Janick Fielding secured the discontinuation of disciplinary proceedings brought by a University against a vulnerable student

Janick Fielding secured the discontinuation of disciplinary proceedings brought by a University against a vulnerable student

11 Dec 2023
Janick Fielding

Janick Fielding and Polly Kerr at Tees Law, secured the discontinuation of disciplinary proceedings brought by a University against a vulnerable student alleged to have raped another student. Having ignored the special needs of accused student, a young man the university had themselves identified through previously conducted expert assessment as requiring time and care for the processing of oral information due to longstanding difficulties not of his own making, the university trampled all over its own processes in a focused and determined effort to proceed to a conclusion without any necessary exploration of the inconsistent and highly unsatisfactory evidence, and absent any real consideration given to the rights and entitlements of the accused student. The University also saddled him arbitrarily with what they misleadingly termed ‘a neutral suspension’ pending determination of the matter, a desperately unfair interim sanction precluding him from attending the campus, finishing his course or obtaining his degree, the events having unfolded in the final term of his course.
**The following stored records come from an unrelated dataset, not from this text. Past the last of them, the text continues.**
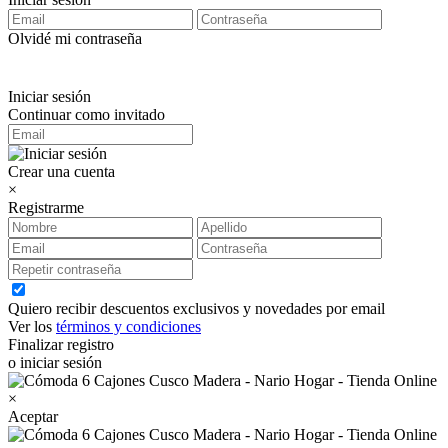
Olvidé mi contraseña
Iniciar sesión
Continuar como invitado
Crear una cuenta
×
Registrarme
Quiero recibir descuentos exclusivos y novedades por email
Ver los
términos y condiciones
Finalizar registro
o iniciar sesión
×
Aceptar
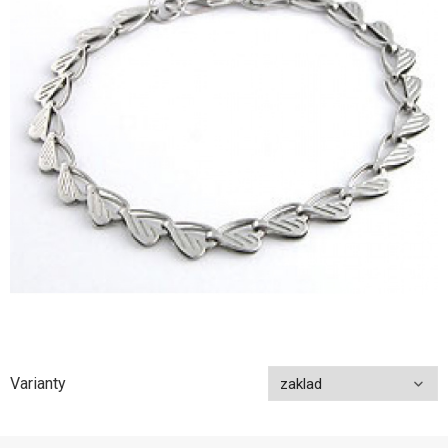
Varianty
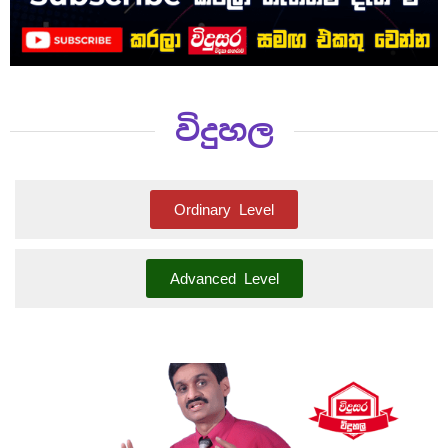
විදුහල
Ordinary Level
Advanced Level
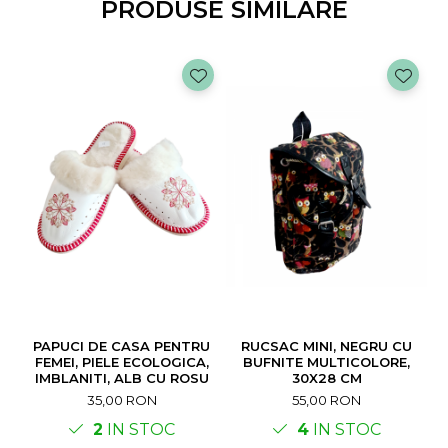
PRODUSE SIMILARE
PAPUCI DE CASA PENTRU
RUCSAC MINI, NEGRU CU
FEMEI, PIELE ECOLOGICA,
BUFNITE MULTICOLORE,
IMBLANITI, ALB CU ROSU
30X28 CM
35,00 RON
55,00 RON
2
IN STOC
4
IN STOC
Janick and Polly immediately secured two adjournments, then the lifting of the suspension, followed by the university’s capitulation in two sets of judicial review proceedings brought to compel them to afford proper time for the compilation of reports, and thereafter the discontinuation of the disciplinary proceedings in totality, as well as full and substantial costs for the loss and damage of his property following him having been barred from the campus initially.

This is another good example of a student disciplinary proceeding where the binary outcome is a very stark one indeed; he loses and his degree is over, his career is dead before it has begun and he is labelled a rapist and endures forever the stigma that follows; he wins and life goes on. Given the growing preference for educational bodies to engage in the determination of matters that should be left only in the hands of specialist police teams, the risks to those without legal representation are enormous.